There’s always a moment in a Tasha Alexander book where I give a little yip of joy. Be it a ghost ballerina or a lovingly described Worth dress (there’s a beauty in this book), in this outing, it was the body hidden in plain sight amongst all the others in Pompeii. When a fresher corpse is noticed by Lady Emily and her husband as having the wrong sideburns and the discovery was made, I could not have been happier.
Corpses and Worth dresses aside, I think this was one of the more intellectual of Alexander’s novels. The author, like her heroine, is a true lover of history, and Lady Emily’s preference is the ancient world. Pompeii could not be a more perfect backdrop for her sleuthing. The clues scattered through the novel make a reference to history and provide warnings Emily and Colin mostly choose to ignore.
Adding to the drama is the arrival of a certain Katherina Von Lange, who seems far too young…and who turns out, in fact, to be Colin’s daughter, turning up out of nowhere and making things awkward and tense for most of the characters in the novel. Lady Emily, despite Kat’s attempts to ignore and belittle her, remains above the fray and attempts to support her husband as he suddenly morphs into an overanxious parent.
The mystery part of the story is an excellent traditional mystery of the sort Alexander is expert at creating. She uses all the traditional tropes – red herrings, clues, closed suspect pool – to her great advantage as she spins a tale that takes Emily, Colin and Kat all over Pompeii. As readers we get to learn a bit, but the history never overwhelms the story. It’s instead integral to the story.

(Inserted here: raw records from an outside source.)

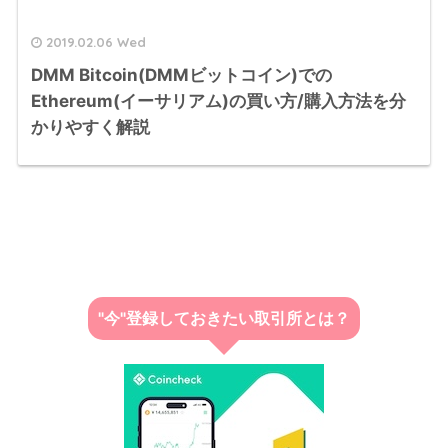
2019.02.06 Wed
DMM Bitcoin(DMMビットコイン)での
Ethereum(イーサリアム)の買い方/購入方法を分
かりやすく解説
"今"登録しておきたい取引所とは？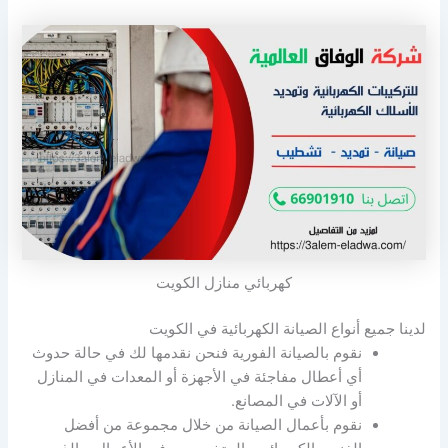
كهربائي منازل الكويت
لدينا جميع أنواع الصيانة الكهربائية في الكويت
نقوم بالصيانة الفورية فنحن نقدمها لك في حالة حدوث
أي أعطال مفاجئة في الأجهزة أو المعدات في المنازل
أو الآلات في المصانع.
نقوم بأعمال الصيانة من خلال مجموعة من أفضل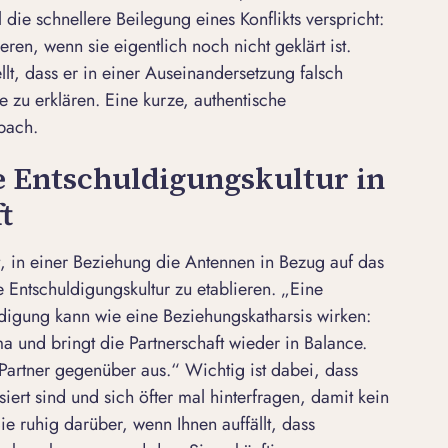
ie schnellere Beilegung eines Konflikts verspricht:
eren, wenn sie eigentlich noch nicht geklärt ist.
llt, dass er in einer Auseinandersetzung falsch
e zu erklären. Eine kurze, authentische
hbach.
ne Entschuldigungskultur in
t
, in einer Beziehung die Antennen in Bezug auf das
 Entschuldigungskultur zu etablieren. „Eine
digung kann wie eine Beziehungskatharsis wirken:
ima und bringt die Partnerschaft wieder in Balance.
artner gegenüber aus.“ Wichtig ist dabei, dass
iert sind und sich öfter mal hinterfragen, damit kein
e ruhig darüber, wenn Ihnen auffällt, dass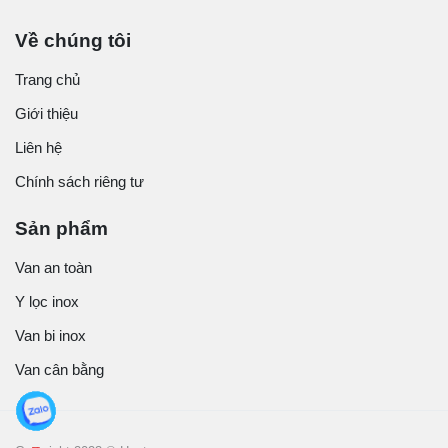
Về chúng tôi
Trang chủ
Giới thiệu
Liên hệ
Chính sách riêng tư
Sản phẩm
Van an toàn
Y lọc inox
Van bi inox
Van cân bằng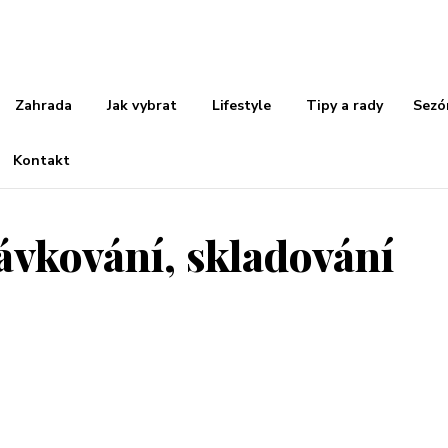
Zahrada
Jak vybrat
Lifestyle
Tipy a rady
Sezó
Kontakt
vkování, skladování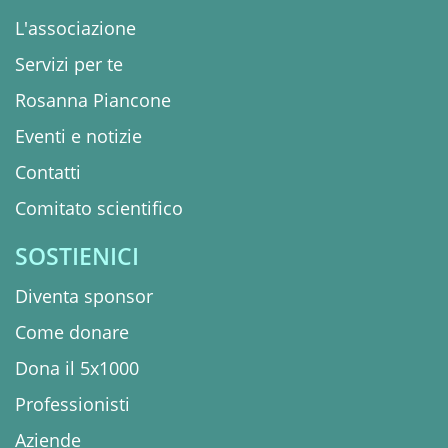
L'associazione
Servizi per te
Rosanna Piancone
Eventi e notizie
Contatti
Comitato scientifico
SOSTIENICI
Diventa sponsor
Come donare
Dona il 5x1000
Professionisti
Aziende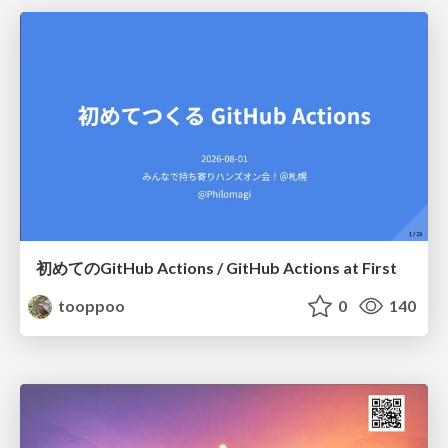
初めてのGitHub Actions / GitHub Actions at First
tooppoo
0
140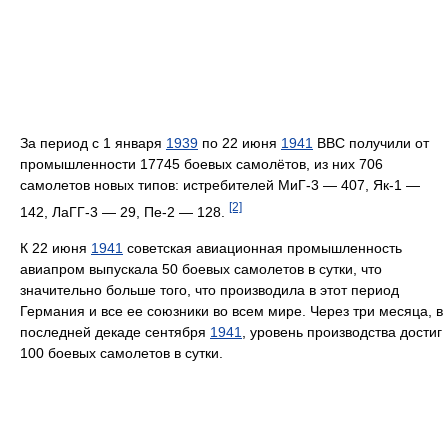
За период с 1 января
1939
по 22 июня
1941
ВВС получили от
промышленности 17745 боевых самолётов, из них 706
самолетов новых типов: истребителей МиГ-3 — 407, Як-1 —
[2]
142, ЛаГГ-3 — 29, Пе-2 — 128.
К 22 июня
1941
советская авиационная промышленность
авиапром выпускала 50 боевых самолетов в сутки, что
значительно больше того, что производила в этот период
Германия и все ее союзники во всем мире. Через три месяца, в
последней декаде сентября
1941
, уровень производства достиг
100 боевых самолетов в сутки.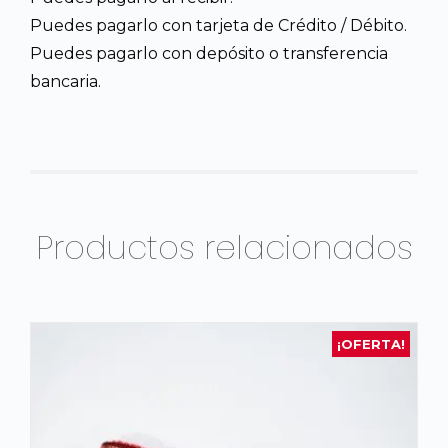
Puedes pagarlo con tarjeta de Crédito / Débito.
Puedes pagarlo con depósito o transferencia
bancaria.
Productos relacionados
¡OFERTA!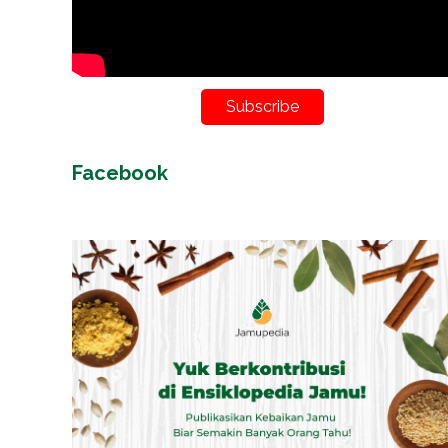
Subscribe
Facebook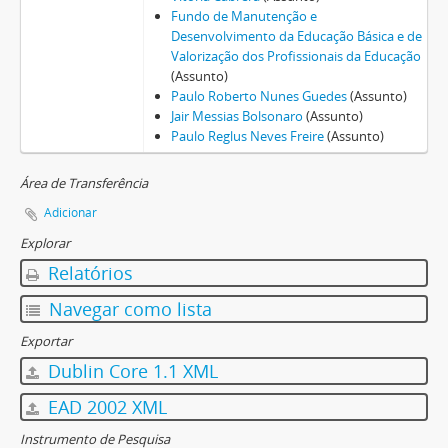
Fundo de Manutenção e
Desenvolvimento da Educação Básica e de
Valorização dos Profissionais da Educação
(Assunto)
Paulo Roberto Nunes Guedes
(Assunto)
Jair Messias Bolsonaro
(Assunto)
Paulo Reglus Neves Freire
(Assunto)
Área de Transferência
Adicionar
Explorar
Relatórios
Navegar como lista
Exportar
Dublin Core 1.1 XML
EAD 2002 XML
Instrumento de Pesquisa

There’s also a parallel story set in Pompeii which if course, as readers, we know will end tragically. It’s the story of slave girl Kassandra, a budding poet, who deceives her best friend (and mistress) by sharing her poetry with her best friend’s eventual husband. The two meet in secret as Kassandra pens scroll after scroll of an epic poem, shared only with her friend’s deceptive husband.
Alexander has all the necessary tools in her mystery writer’s toolbox that make for an exceptional read. She has a gorgeous and fascinating setting; she has characters that are beloved by readers but who are challenged in different ways in each novel, as they are in this one, by the arrival of Kat; and she tells a great story. The highest complement I can give (almost) is that I didn’t figure out the ending. I read so many mysteries I can’t help a mental round of applause when this is the case. It’s a golden age skill, still kept vitally in play by the talented Alexander.